A Court of Appeal judgment clarifies how insurers should interpret 'condoning' dishonesty and 'similarity' in claim aggregation under solicitors' PI policies.

Condoning dishonesty and considering aggregation in Axis Specialty Europe SE v Discovery Land Company
Edesia Law27 February 2024

Professional indemnity policies for firms of solicitors authorised by the SRA must reflect the Minimum Terms and Conditions ("MTCs"). Case law interpreting the MTCs remains scarce, as disputes typically resolve through arbitration. Axis Specialty Europe SE v Discovery Land Company LLC & Ors [2024] EWCA Civ 7 provides valuable clarification on coverage for claims involving dishonesty and claim aggregation.

The MTCs allow insurers to exclude liability to indemnify a person to the extent that civil liability or defence costs arise from dishonesty or a fraudulent act or omission "committed or condoned by that person", subject to important exceptions protecting innocent insureds.
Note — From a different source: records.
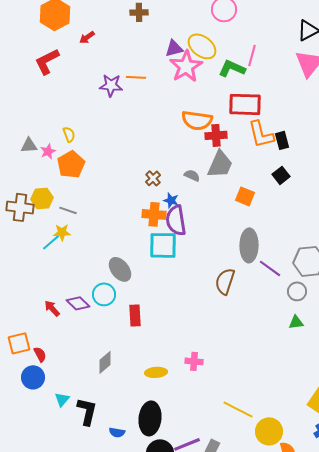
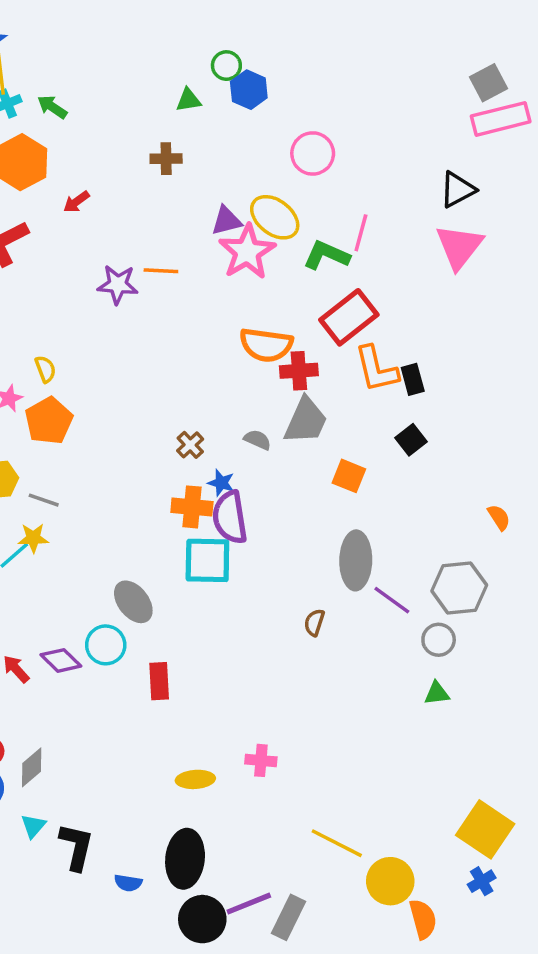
red rectangle: (245, 104) -> (349, 317), turned -40
brown semicircle: (225, 281) -> (314, 623), size x0.6
gray diamond: (105, 362) -> (32, 767), moved

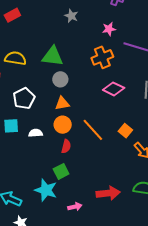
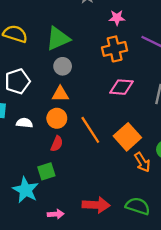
pink star: (109, 29) -> (117, 18), moved
green triangle: (53, 56) -> (58, 39), turned -40
pink diamond: (114, 89) -> (122, 87), turned -30
orange square: (125, 131) -> (127, 137), size x1.6

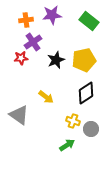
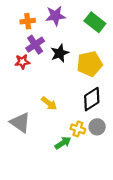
black star: (56, 60) -> (60, 53), moved
gray circle: (91, 129) -> (97, 127), moved
green arrow: (67, 145) -> (63, 143), moved

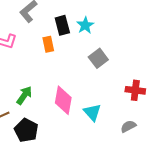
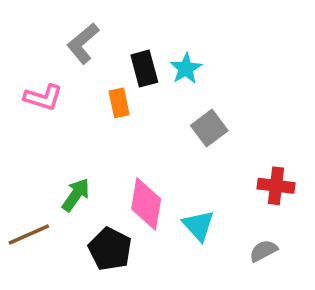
black pentagon: (26, 130) -> (110, 249), moved

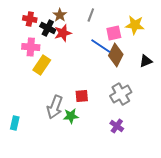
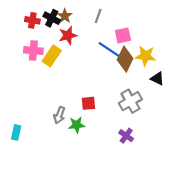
yellow star: (135, 25) -> (146, 56), moved
black cross: (48, 28) -> (52, 18), moved
black triangle: (146, 61) -> (157, 79), moved, turned 48
yellow rectangle: (42, 65) -> (52, 56), moved
gray arrow: (55, 107) -> (59, 115), size x0.7

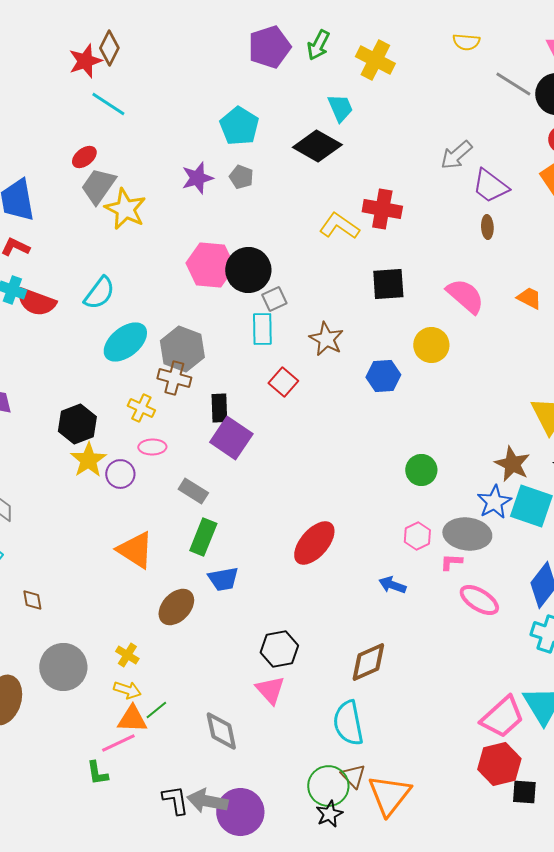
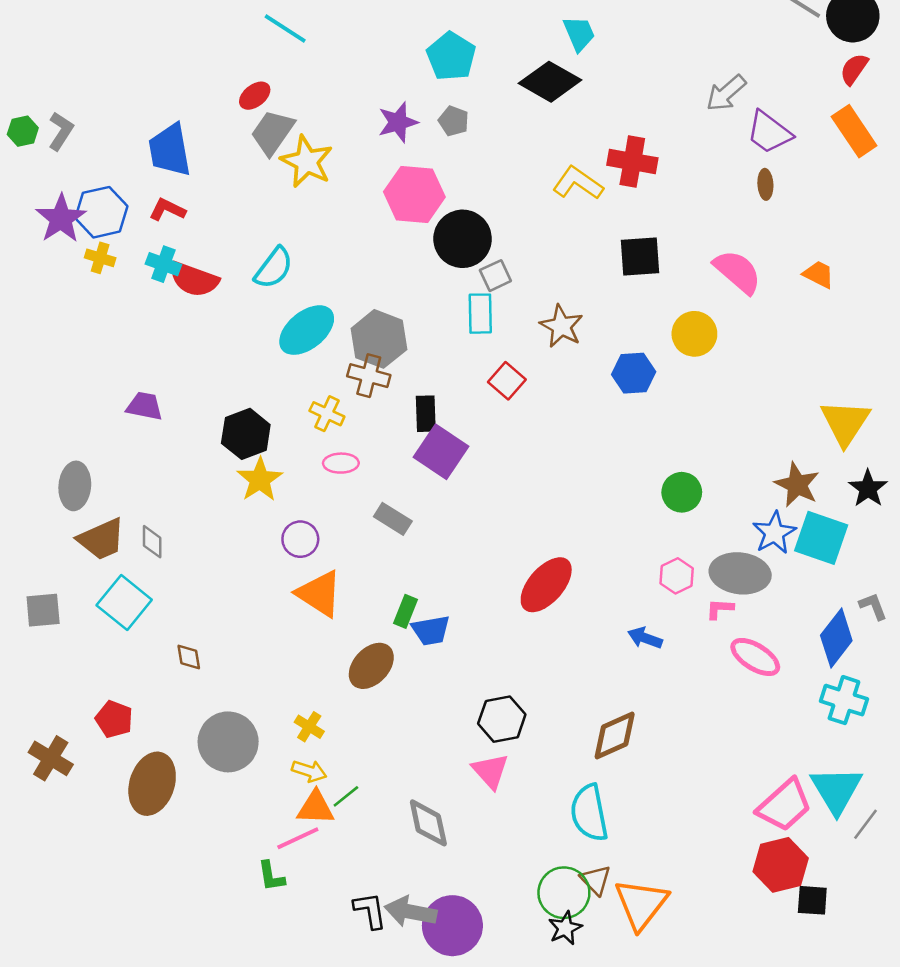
pink hexagon: (210, 265) -> (414, 194), moved
purple circle: (120, 474) -> (300, 539), moved
green rectangle: (203, 537) -> (406, 611), moved, size x0.7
The Axis appeal examined what constitutes "condoning" dishonest conduct, in a case involving two partners, one of whom had misappropriated client funds.

The Court held that "condone" conveys "acceptance or approval" and does not require an overt act — condoning frequently occurs silently through conduct. What must be condoned is "the dishonest behaviour which formed an essential part of the chain of events which led to the claim". Condoning requires some knowledge or awareness of the behaviour, which can develop after the event, and those with a duty to act on discovering such behaviour are more likely to be found to have condoned it through inaction.

On aggregation, the Court applied AIG v Woodman [2017] UKSC 18. The MTC clause allows claims to be treated as one where they arise from similar acts or omissions in a series of related matters or transactions. The Court focused on what makes acts "similar", holding that substantial or real similarity must exist, assessed by examining the substance of each claim rather than by any formulaic test.

In Axis, although both claims involved misappropriation of client money from closely connected entities, the Court found insufficient similarity: one involved straightforward misappropriation of funds transferred for a specific purpose, the other arranging an unapproved loan and misappropriating its proceeds. Nor were the acts part of an interconnected series. The claims therefore did not aggregate.

The decision confirms that condonation and aggregation both require careful, fact-sensitive, case-by-case analysis — there is no simple binary test — but provides welcome additional guidance for those evaluating coverage.